Material: 7005 aluminum equipment box, SAE 841 bronze worm gear, 303/304 stainless steel worm
Weight: 105.5 g per gear box
Size: 64 mm x 32 mm x 32 mm
Thickness: 2 mm
Gear Ratios: 4:1
Note: The helical spur equipment attaches to 4.7 mm D-shaft diameter. The worm equipment attaches to 6 mm or 4.7 mm D-shaft diameters.
Worm Gear Speed Reducers is rated 5.0 out of 5 by 1.
8 Ratios Available from 5:1 to 60:1
7 Gear Box Sizes from 1.33 to 3.25″
Universally Interchangeable Style for OEM Replacement
Double Bearings Applied to Both Shaft Ends
Anti-Rust Primer Applied Outside and inside Gearbox
Shaft Sleeve Protects All Shafts
S45C Carbon Steel Shafts
Flange Mount Versions for 56C and 145TC Motors
Ever-Power A/S offers an extremely wide variety of worm gearboxes. Because of the modular design the standard programme comprises countless combinations with regards to selection of gear housings, mounting and connection options, flanges, shaft designs, type of oil, surface remedies etc.
Sturdy and reliable
The design of the EP worm gearbox is easy and well proven. We just use top quality components such as houses in cast iron, light weight aluminum and stainless steel, worms in case hardened and polished steel and worm wheels in high-grade bronze of unique alloys ensuring the maximum wearability. The seals of the worm gearbox are given with a dust lip which efficiently resists dust and drinking water. Furthermore, the gearboxes are greased forever with synthetic oil.
Large reduction 100:1 in one step
As default the worm gearboxes allow for reductions of up to 100:1 in one single step or 10.000:1 in a double decrease. An comparative gearing with the same equipment ratios and the same transferred power is bigger than a worm gearing. Meanwhile, the worm gearbox is in a more simple design.
A double reduction could be composed of 2 regular gearboxes or as a particular gearbox.
Maximum output torque
5:1 – 90:1
5:1 – 75:1
7:1 – 60:1
7:1 – 100:1
7:1 – 60:1
7:1 – 100:1
Other product benefits of worm gearboxes in the EP-Series:
Compact design is among the key phrases of the typical gearboxes of the EP-Series. Further optimisation can be achieved by using adapted gearboxes or particular gearboxes.

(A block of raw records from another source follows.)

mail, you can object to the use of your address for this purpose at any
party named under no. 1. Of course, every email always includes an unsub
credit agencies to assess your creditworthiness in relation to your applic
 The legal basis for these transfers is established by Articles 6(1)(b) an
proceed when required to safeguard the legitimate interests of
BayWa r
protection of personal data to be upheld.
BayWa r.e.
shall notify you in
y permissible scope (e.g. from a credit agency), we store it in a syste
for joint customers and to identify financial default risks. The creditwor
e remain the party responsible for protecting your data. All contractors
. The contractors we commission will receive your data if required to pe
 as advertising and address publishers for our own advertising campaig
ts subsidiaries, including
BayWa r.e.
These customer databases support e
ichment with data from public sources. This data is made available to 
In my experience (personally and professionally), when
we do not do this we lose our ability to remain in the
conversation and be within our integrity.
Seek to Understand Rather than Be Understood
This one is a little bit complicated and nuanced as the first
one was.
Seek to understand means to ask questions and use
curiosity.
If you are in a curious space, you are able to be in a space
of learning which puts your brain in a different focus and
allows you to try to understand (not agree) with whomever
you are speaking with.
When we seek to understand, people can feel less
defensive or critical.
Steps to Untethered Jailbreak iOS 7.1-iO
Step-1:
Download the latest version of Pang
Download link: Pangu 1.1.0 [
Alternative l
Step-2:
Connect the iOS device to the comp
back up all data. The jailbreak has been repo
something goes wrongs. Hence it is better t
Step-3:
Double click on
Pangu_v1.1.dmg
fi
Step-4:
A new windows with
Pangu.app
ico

Our worm gearboxes and actuators are extremely quiet. This is because of the very soft running of the worm gear combined with the use of cast iron and high precision on component manufacturing and assembly. In connection with our precision gearboxes, we take extra care of any sound that can be interpreted as a murmur from the gear. So the general noise degree of our gearbox can be reduced to an absolute minimum.
On the worm gearbox the input shaft and output shaft are perpendicular to one another. This frequently proves to be a decisive benefit making the incorporation of the gearbox significantly simpler and smaller sized.The worm gearbox is an angle gear. This is often an advantage for incorporation into constructions.

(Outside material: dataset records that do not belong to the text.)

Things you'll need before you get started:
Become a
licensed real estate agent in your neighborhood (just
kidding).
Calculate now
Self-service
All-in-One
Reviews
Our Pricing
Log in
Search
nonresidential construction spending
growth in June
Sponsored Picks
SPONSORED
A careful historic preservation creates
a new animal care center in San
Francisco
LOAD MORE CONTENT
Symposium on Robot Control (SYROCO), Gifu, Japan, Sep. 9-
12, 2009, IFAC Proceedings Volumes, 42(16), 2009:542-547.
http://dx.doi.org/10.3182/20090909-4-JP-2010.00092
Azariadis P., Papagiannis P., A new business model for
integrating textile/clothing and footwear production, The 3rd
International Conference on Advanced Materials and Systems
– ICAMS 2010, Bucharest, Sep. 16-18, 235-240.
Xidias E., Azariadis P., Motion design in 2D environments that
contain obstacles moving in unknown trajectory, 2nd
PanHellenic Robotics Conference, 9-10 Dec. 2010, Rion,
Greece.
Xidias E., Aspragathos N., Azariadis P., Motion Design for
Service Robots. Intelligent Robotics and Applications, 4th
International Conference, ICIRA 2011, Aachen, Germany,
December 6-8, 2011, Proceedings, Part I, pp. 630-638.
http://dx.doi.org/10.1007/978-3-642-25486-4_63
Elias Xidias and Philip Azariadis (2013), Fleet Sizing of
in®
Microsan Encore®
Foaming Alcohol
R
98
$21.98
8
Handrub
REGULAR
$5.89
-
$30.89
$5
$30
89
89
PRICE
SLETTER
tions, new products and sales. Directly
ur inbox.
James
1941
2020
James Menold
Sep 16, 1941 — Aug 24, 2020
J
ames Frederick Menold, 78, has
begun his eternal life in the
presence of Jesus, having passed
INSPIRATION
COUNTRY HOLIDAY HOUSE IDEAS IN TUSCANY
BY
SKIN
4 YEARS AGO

Solid bearings in solid housing
The output shaft of the EP worm gearbox is very firmly embedded in the gear house and is well suited for direct suspension for wheels, movable arms and other areas rather than needing to create a separate suspension.
For larger equipment ratios, Ever-Power worm gearboxes provides a self-locking effect, which in lots of situations can be utilized as brake or as extra protection. Also spindle gearboxes with a trapezoidal spindle are self-locking, making them ideal for an array of solutions.